Violators of these codes are “cancelled” by self-appointed guardians, usually
without the opportunity for self-defence.
• In the
past, the main role of governments has been to create equal opportunities for
success in life but now, increasingly, it is to equalize outcomes. In trying to
do so, governments impose taxes and regulations that severely distort
incentives to work, save, invest, take risks, and own property. Such policies
not only decrease economic growth but are considered by many to be unfair.
• Another
important aspect of this redistribution policy that many Canadians regard as
unfair involves regulations requiring
employers to give various forms of hiring preference to women and people from
visible minorities even if other Canadians have the same qualifications, skills
and work habits.
• In the
past, the public could hold politicians accountable for the environmental and
social policies they create. Now, under the new ESG system such policies will be made
by businesses without the traditional accountability to the public.
•
Canada’s federal government has promised to design policies consistent with “Great Reset”and “Build Back Better” paradigms for organizing the economy and society, creating worry
that democratic, free-market capitalism increasingly will give way to
government planning and massive redistribution of income.
Space
does not permit the listing here of more of the many government policies that
make many Canadians unhappy. But every year scholars construct the Economic Freedom
Index, which
measures a wide range of policies that affect happiness. They do so under the
headings of: countries’ size of government; characteristics of the legal system
and security of property rights; sound money; freedom to trade internationally;
and regulation.
As it
turns out, countries’ level
of economic freedom is highly correlated with the level and growth of their per
capita income, life expectancy and other important indicators of economic and
social well-being, which in turn seem likely to determine happiness.

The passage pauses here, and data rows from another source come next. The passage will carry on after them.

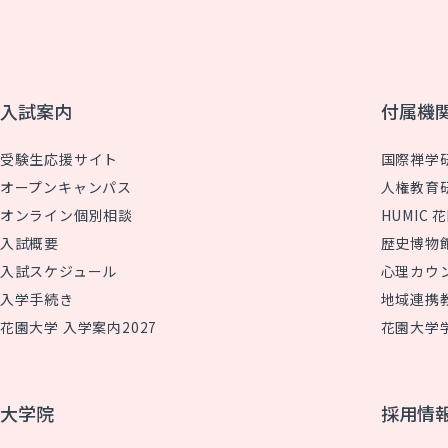
入試案内
付属機
受験生応援サイト
国際禅学
オープンキャンパス
人権教育
オンライン個別相談
HUMIC
入試概要
歴史博物
入試スケジュール
心理カウ
入学手続き
地域連携
花園大学 入学案内2027
花園大学
大学院
採用情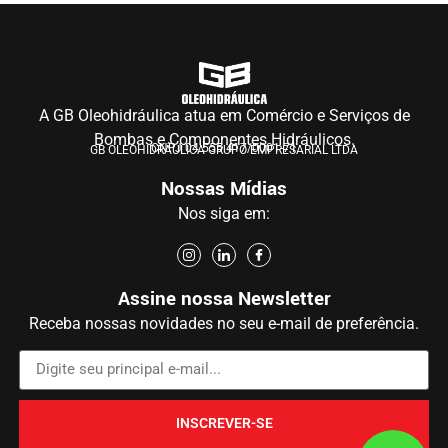
A GB Oleohidráulica atua em Comércio e Serviços de
Bombas e Componentes Hidráulicos.
CNPJ 04.555.417/0001-71
GB OLEOHIDRÁULICA GRUPO EMPRESARIAL LTDA
Nossas Mídias
Nos siga em:
Assine nossa Newsletter
Receba nossas novidades no seu e-mail de preferência.
INSCREVER-SE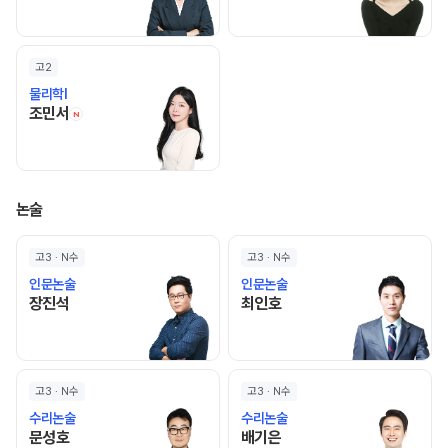
고2
물리학I
조민서 선생님 홈 바로가기
조민서
N
논술
고3 · N수
고3 · N수
인문논술
인문논술
장진석 선생님 홈 바로가기
최인호 선생님 홈 바로가기
장진석
최인호
고3 · N수
고3 · N수
수리논술
수리논술
문성호 선생님 홈 바로가기
배기은 선생님 홈 바로가기
문성호
배기은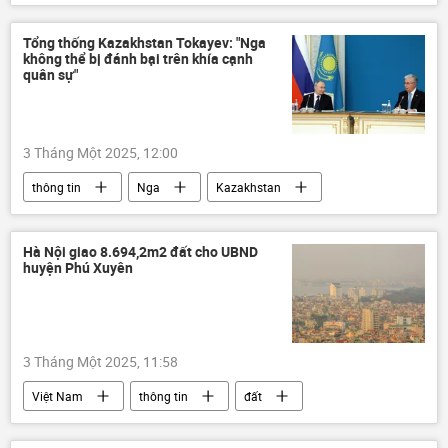
tội phạm
Pháp luật
công an
Bộ Công an Việt Nam
Tổng thống Kazakhstan Tokayev: "Nga
không thể bị đánh bại trên khía cạnh
quân sự"
3 Tháng Một 2025, 12:00
thông tin
Nga
Kazakhstan
Ukraina
Cuộc khủng hoảng ở Ukraina
Hà Nội giao 8.694,2m2 đất cho UBND
huyện Phú Xuyên
3 Tháng Một 2025, 11:58
Việt Nam
thông tin
đất
quản lý đất đai
đất đai
đấu giá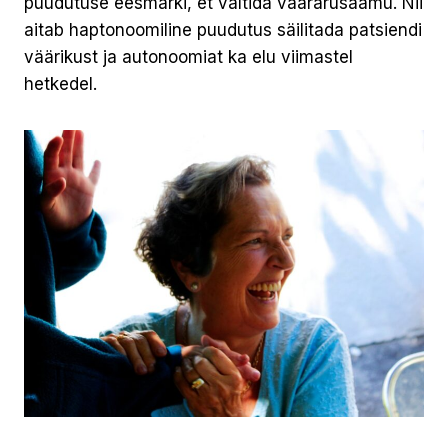
puudutuse eesmärki, et vältida väärarusaamu. Nii
aitab haptonoomiline puudutus säilitada patsiendi
väärikust ja autonoomiat ka elu viimastel
hetkedel.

By this
measure, Canadians have not done well recently. The country’s ranking has
fallen from seventh in the world in 2012 to 14th place in 2021.
A study
by the OECD indicates
what lies ahead. It forecasts that the growth in Canada’s per capita income in
the year 2030 will be the lowest among all members of the OECD. Happiness is
almost certain to follow the same trajectory unless we see a wholesale reversal
of the damaging government policies of the recent past.
Herbert
Grubel is emeritus professor of economics at Simon Fraser University and a
senior fellow at the Fraser Institute.